A prescient article about casinos that appeared in the June 8 issue of the weekly economic magazine Toyo Keizai opened with a scenario: A businessman from China or Southeast Asia arrives at Haneda Airport where he boards a speedboat that takes him directly to IR in Odaiba. During the day he attends an international conference and at night he gambles in the attached casino. Before leaving he sees the sights in Asakusa and spends lots of money. The article also mentions Fuji TV as a “major promoter” of IRs in Odaiba, where the broadcaster moved when the area was first being developed. Fuji Media Holdings is set to be the main Japanese player in any joint venture in the district, and its focus is again foreign tourism.

So will locals be encouraged or, for that matter, allowed to gamble? A feature by special correspondent Naoji Shibata in the Sept. 15 Asahi Shimbun describes a trip he took to a casino in Vietnam. The venue, which opened in July, is located in a coastal fishing village about three hours from Ho Chi Minh City and was virtually empty on the weekday he visited. That’s because Vietnam’s communist government considers gambling a social evil and prohibits its own citizens from entering the casino. But 200 km west of there, on the Cambodian side of the border, are a dozen smaller casinos filled with Vietnamese tourists, seven days a week.

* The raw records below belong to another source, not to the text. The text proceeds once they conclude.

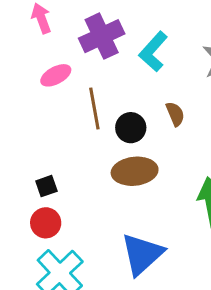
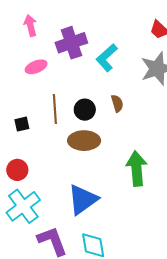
brown line: (94, 109) -> (55, 109), moved
black square: (46, 186) -> (22, 124), moved

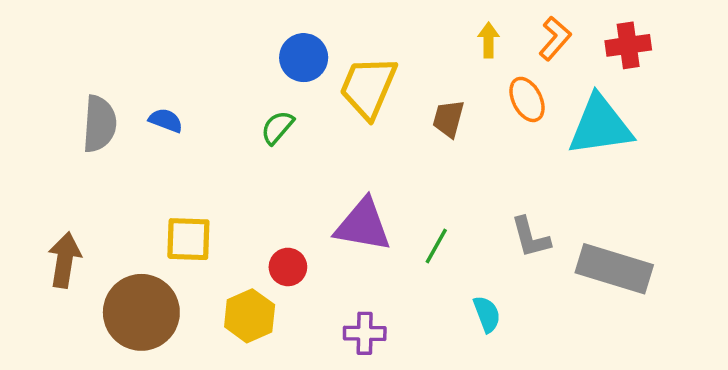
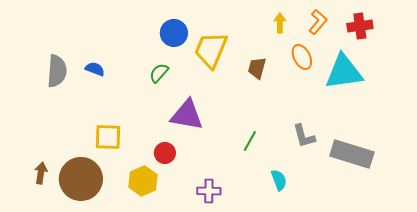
purple triangle: (363, 225) -> (187, 115), moved
brown arrow: (65, 260) -> (41, 173), moved, size x0.7

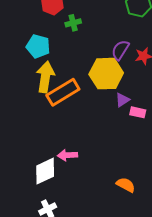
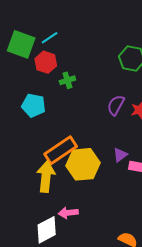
yellow hexagon: (106, 74) -> (83, 164), moved
yellow arrow: (45, 77) -> (46, 177), moved

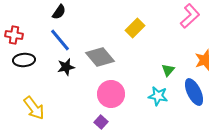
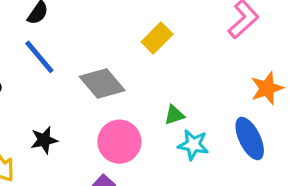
black star: (66, 67) -> (44, 140), moved
green triangle: (168, 70) -> (174, 115), moved, turned 32

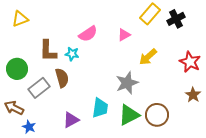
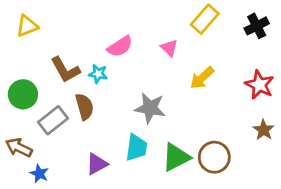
black cross: (176, 19) -> (257, 26), moved
pink triangle: (124, 35) -> (169, 48), turned -48
brown L-shape: (48, 51) -> (65, 70), turned -30
gray star: (127, 83) -> (150, 108), moved, turned 30

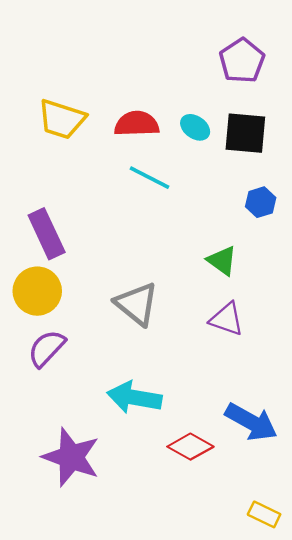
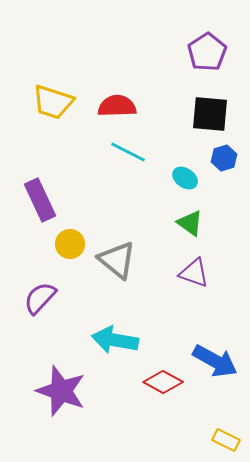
cyan ellipse: (195, 127) -> (185, 178), moved
blue hexagon: (261, 202) -> (224, 158), moved
yellow circle: (37, 291) -> (70, 244), moved, size x0.7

Since Macau outstripped Las Vegas in terms of revenue in 2006, only four years after opening its first IR, Asia has become the dominant international platform for gambling, commanding 43 percent of global sales, but like Vietnam some countries limit access to their casinos. South Korea has a number of IRs, but only one allows South Korean citizens to enter. Singapore, which is starting to rival Macau for the title of most popular IR destination, charges its own people a hefty admission fee.

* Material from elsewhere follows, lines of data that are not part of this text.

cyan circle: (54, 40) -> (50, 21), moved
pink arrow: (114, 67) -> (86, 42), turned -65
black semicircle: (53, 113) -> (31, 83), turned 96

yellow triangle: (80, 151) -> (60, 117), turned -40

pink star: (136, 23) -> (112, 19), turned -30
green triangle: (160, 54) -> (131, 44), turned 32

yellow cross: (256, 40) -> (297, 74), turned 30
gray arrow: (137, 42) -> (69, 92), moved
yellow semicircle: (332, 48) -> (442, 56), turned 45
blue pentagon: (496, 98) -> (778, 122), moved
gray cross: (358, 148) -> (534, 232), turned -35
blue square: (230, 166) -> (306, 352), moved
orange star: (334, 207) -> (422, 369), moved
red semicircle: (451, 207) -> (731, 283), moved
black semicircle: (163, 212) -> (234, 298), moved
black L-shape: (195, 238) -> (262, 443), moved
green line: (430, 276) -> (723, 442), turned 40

Accounting firm PriceWaterhouseCoopers says that Asian culture is particularly amenable to gambling, which is why these IRs have become so successful so quickly. One problem with this race to the top is that Asian casinos have yet to develop the kind of effective security measures that are standard in the West. Money laundering is much easier to carry out at Asian casinos.

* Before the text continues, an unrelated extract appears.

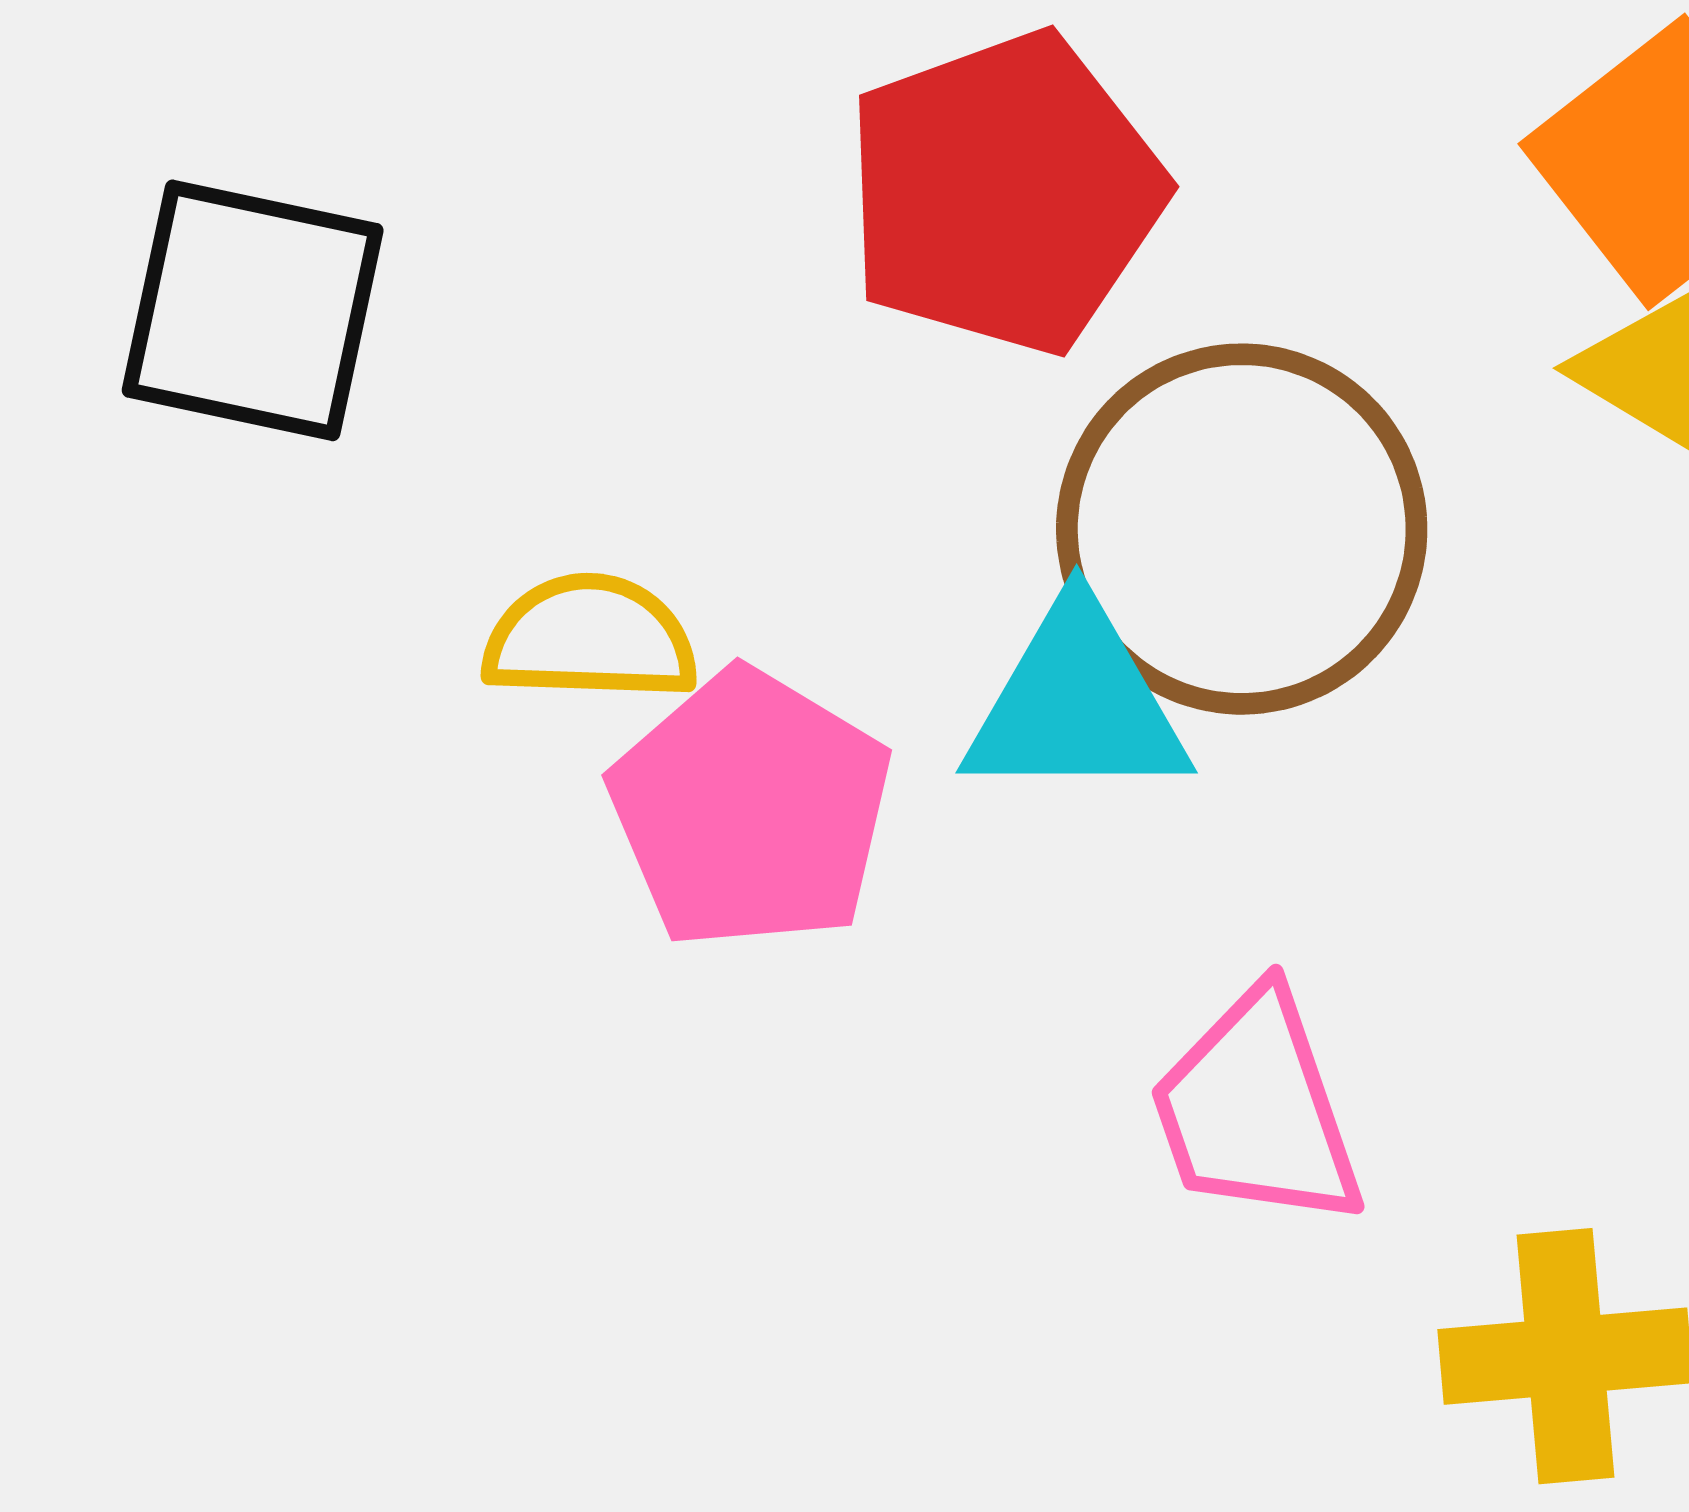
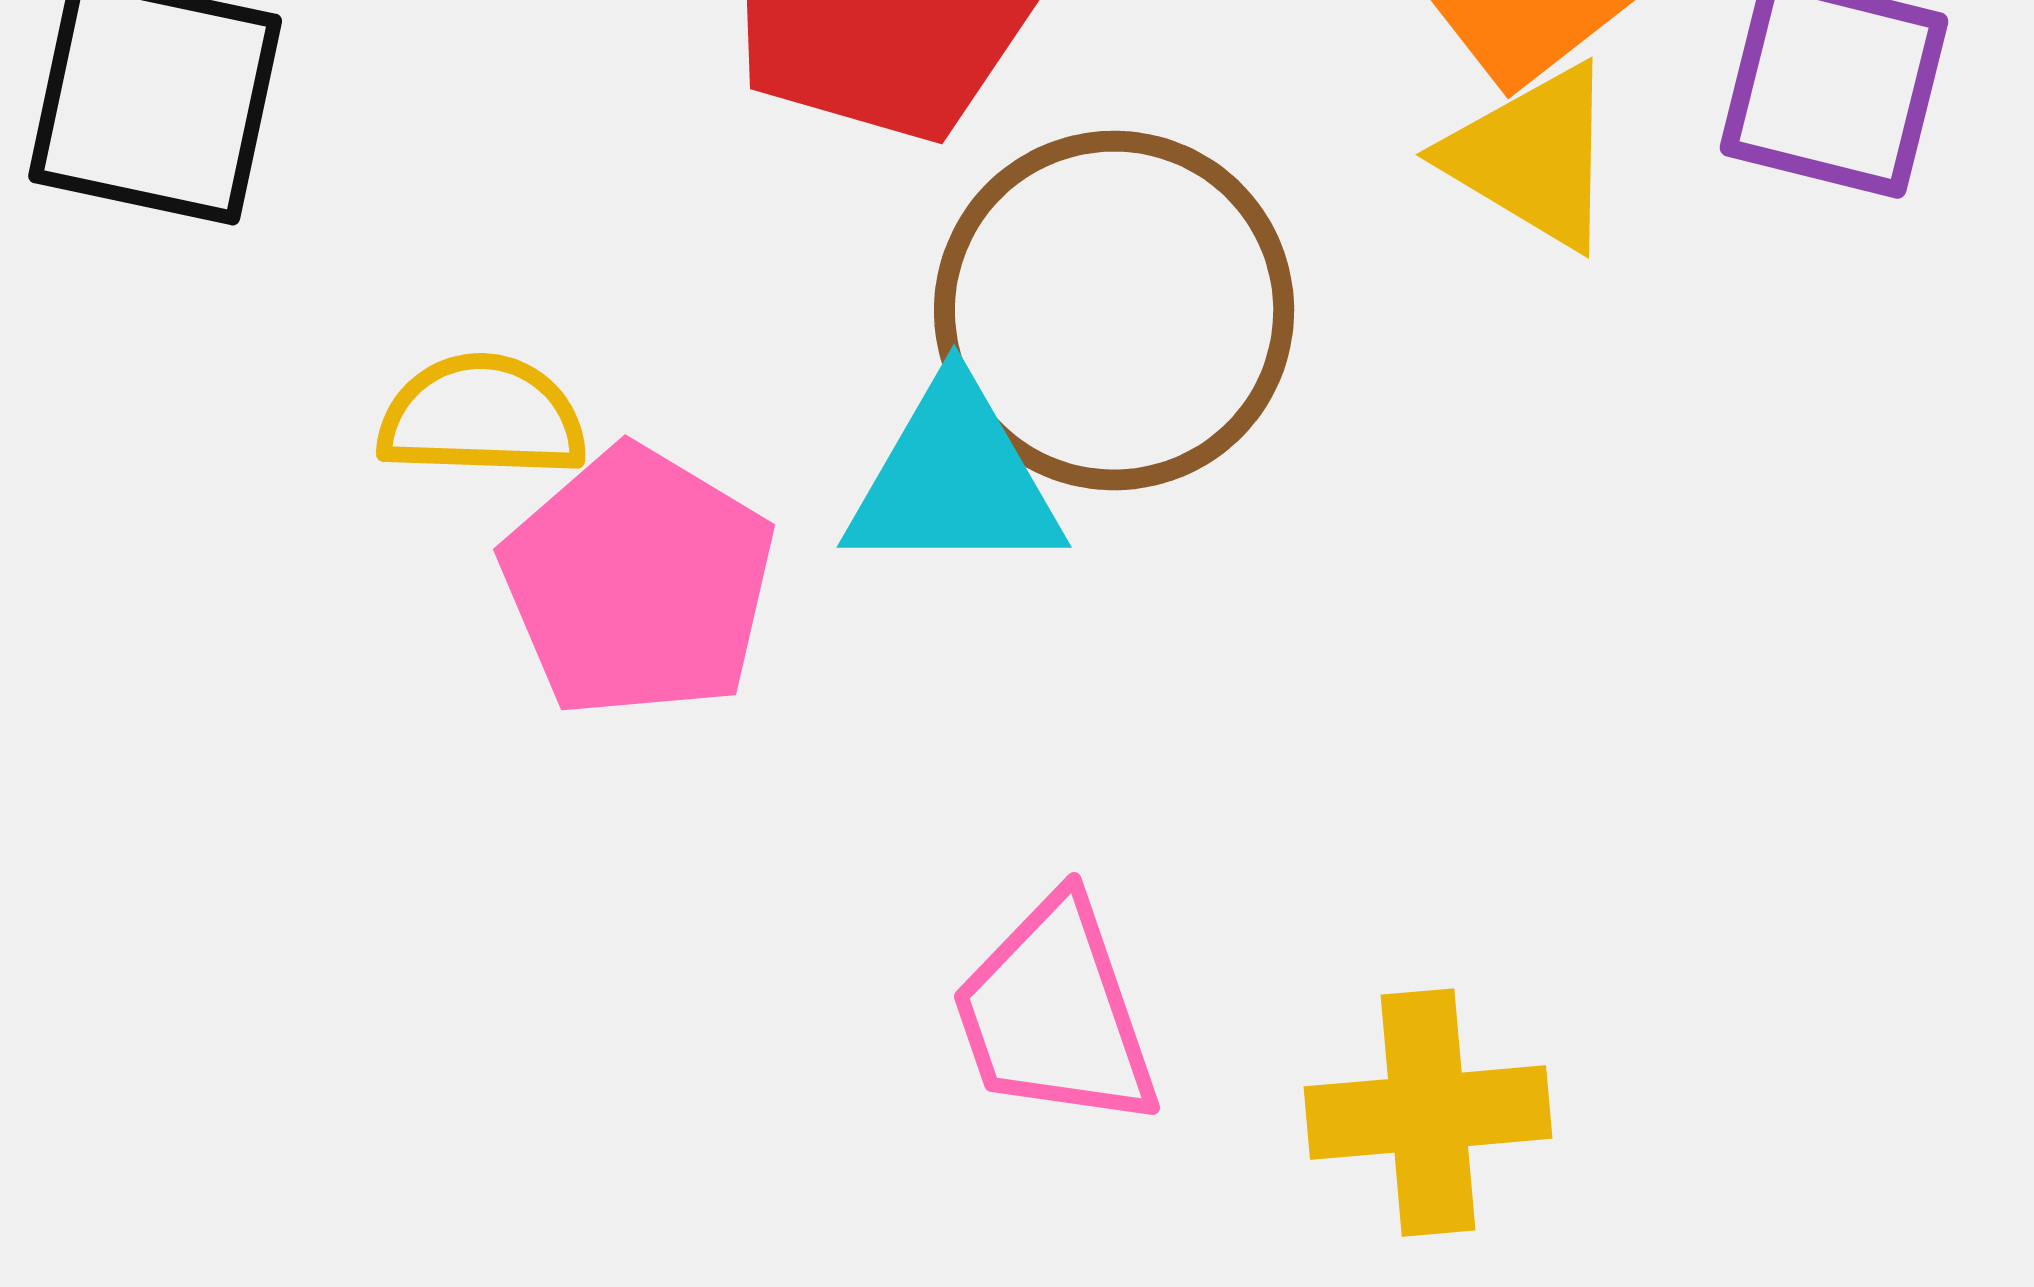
pink trapezoid: (1256, 1110) -> (1055, 1014), moved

In that regard, Tokyo may be even more attractive to the global gaming industry, since Japan is technologically savvy in terms of monetary security. It is the home of Nihon Kinsen Kikai, the company that manufactures 70 percent of the world’s cash-inspection devices. What it doesn’t have is a system for addressing gambling addictions, a social problem the U.S. gaming industry acknowledges by channeling part of its revenues into treatment programs.

While Japan is the only G8 country that doesn’t presently have casinos, it does have betting. In fact, legitimate gambling revenues in Japan amounted to ¥24 trillion in 2010. Annual revenues from casino gambling In the U.S. is only ¥5 trillion. Of course, ¥20 trillion of the Japanese take comes from pachinko, whose adherents are hardly the kind of high rollers these international casino operators have in mind when they talk about Tokyo’s “wealthy population,” but they do constitute a potential clientele that could have a huge economic impact if permitted to partake. Using an uncomfortably apt metaphor, a former government official told Asahi that “operating a casino in Tokyo would be like buying a lottery ticket that is already a winner.” And as in any game, if there’s a winner there’s got to be a loser.